It sounds like you've covered all the bases and logic has gone out the window. The ground wire appears to be ok. You found 5.0 volts supply, and the sensor measures a typical value. This is where the confusion sets in. Until I hear back from you, I'm going to guess you have a problem with the Engine Computer. Here's my logic. The only thing left is stretched pins in the sensor's electrical connector. That would cause an open circuit, you'd still have 5.0 volts on the signal wire, and the proper 0.2 volts on the ground wire. However, the sensor's resistance goes up as its temperature goes down.

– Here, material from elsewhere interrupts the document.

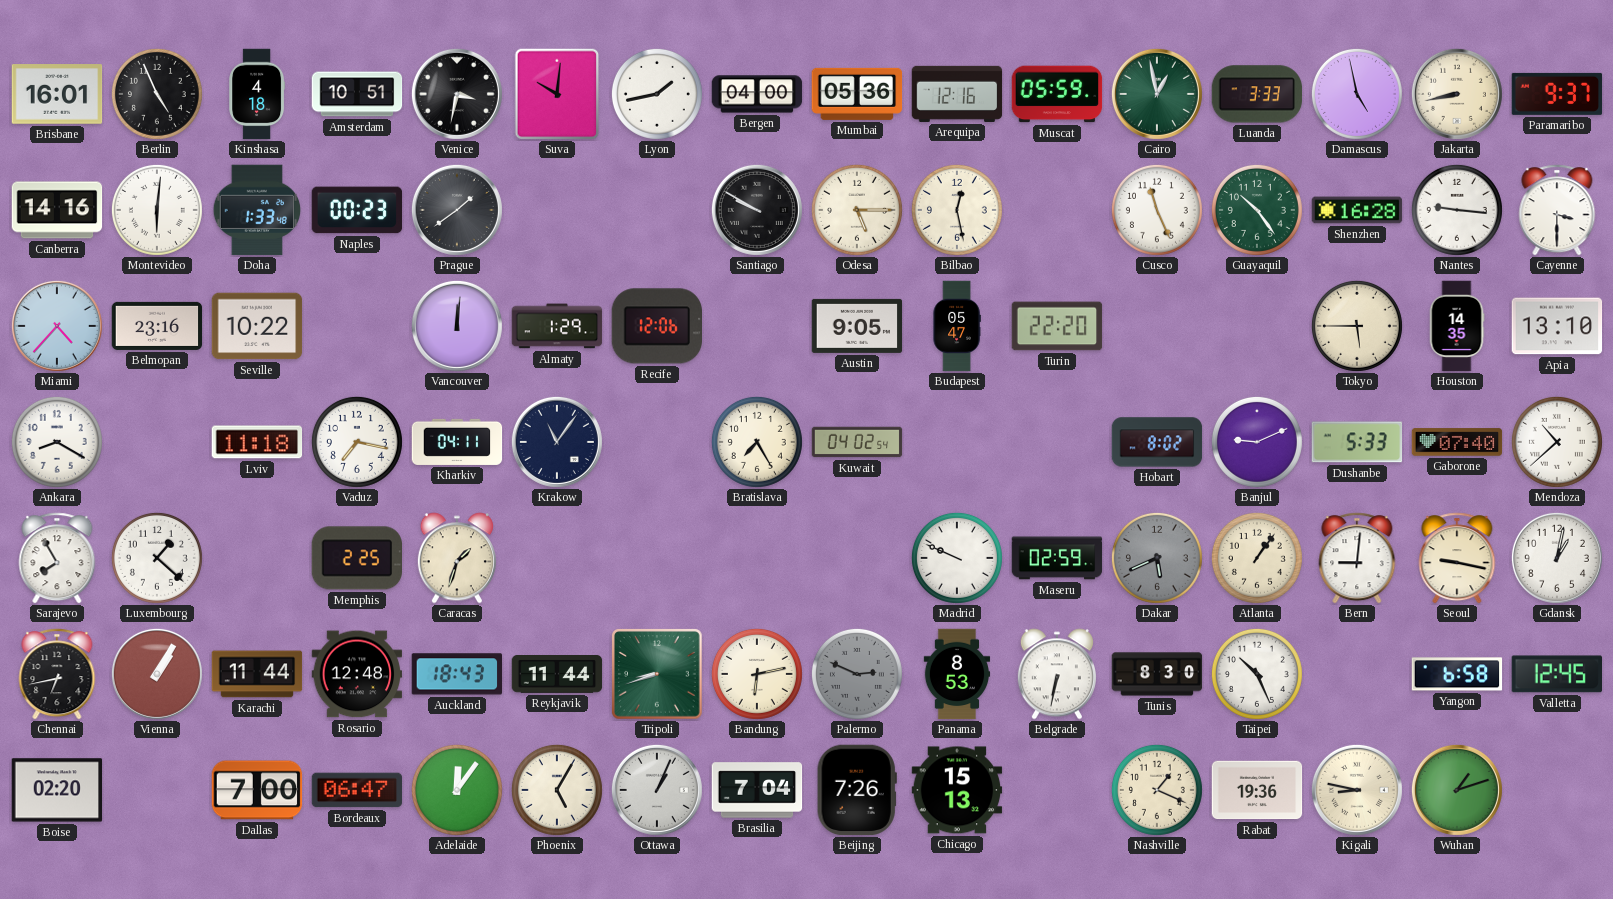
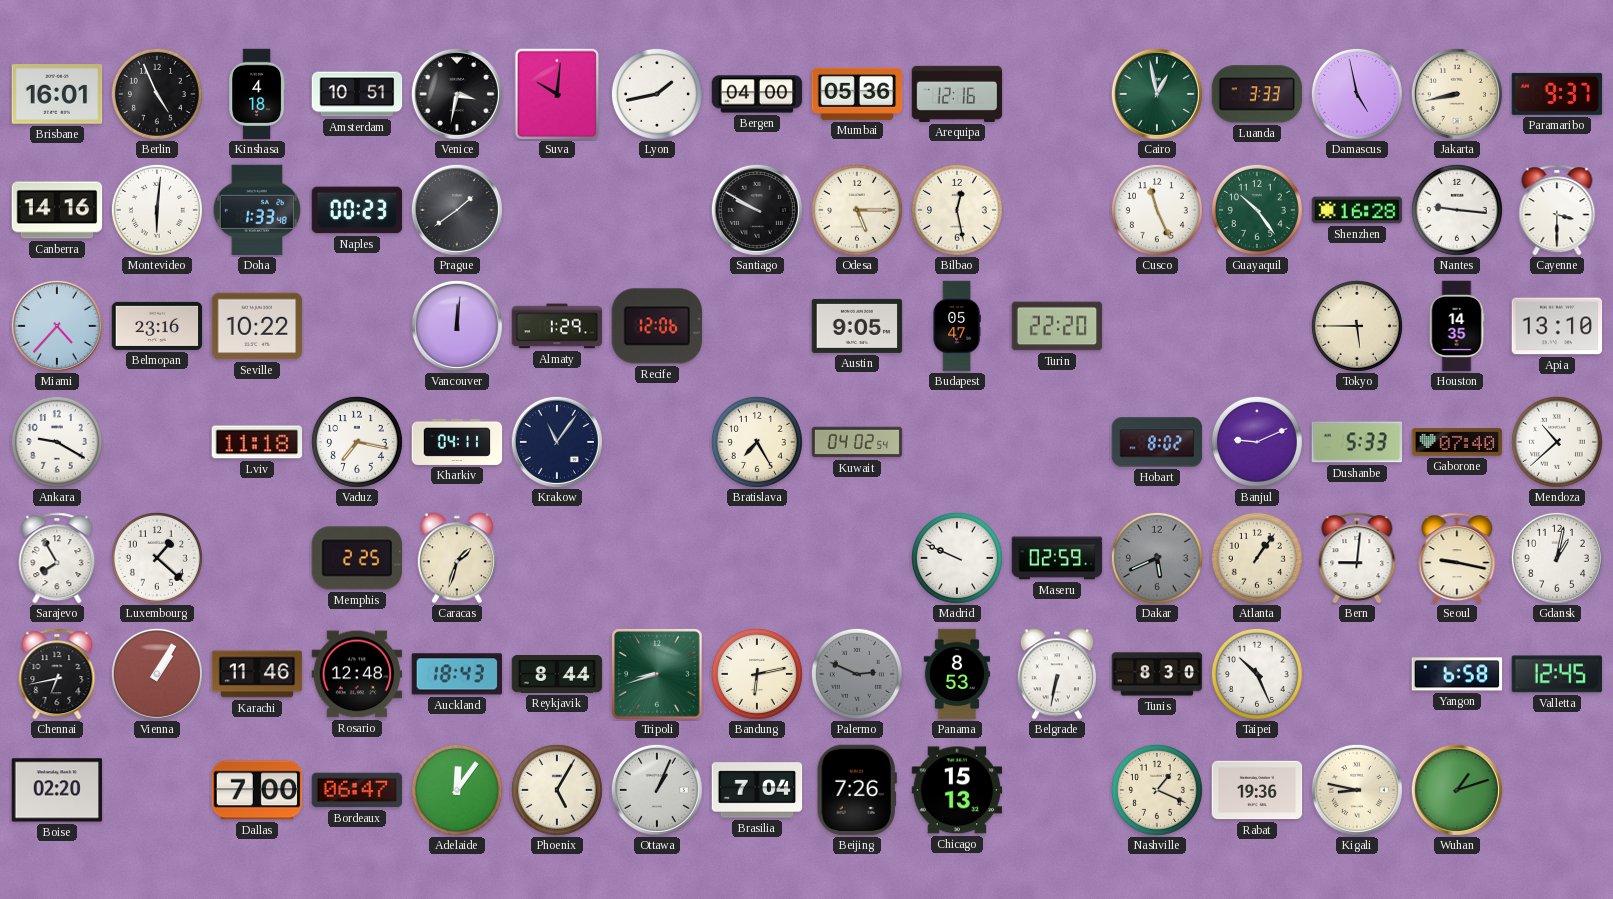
Muscat: 05:59 -> none
Ankara: 8:20 -> 9:20
Karachi: 11:44 -> 11:46
Reykjavik: 11:44 -> 8:44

Normally an open circuit defaults to minus 40 degrees. A reading of 260 degrees suggests the signal voltage is dropping way too far. (Acceptable signal voltage range is 0.5 to 4.5 volts). You should see very low voltage on the signal wire if the sensor was shorted or the two pins in the connector were touching each other. Since you have 5.0 volts, the signal wire is not shorted to ground.
Ok, I'm having a brain burp. Something must be taking place in the computer I'm not aware of. What I mean is it is indicating 260 degrees as a default in recognition of a problem, not as an actual temperature. Back-probe the electrical connector to remeasure the sensor resistance through the pins. I think you're going to find an open circuit due to a stretched pin. There is another resistor in series with the sensor's signal wire. It lives in the computer and is what causes the voltage drop to occur on that line. The fact that 5.0 volts is found at the sensor when it is unplugged proves the entire circuit from the computer to the sensor is ok. The fact that no voltage drop occurs when the sensor is plugged in proves no current is flowing in the circuit due to a break. You proved the ground wire is ok and the sensor is ok. The pins have to be open or the sensor is opening up under load. That was real common in my years of fixing tvs, but it's highly unlikely for a simple temperature sensor.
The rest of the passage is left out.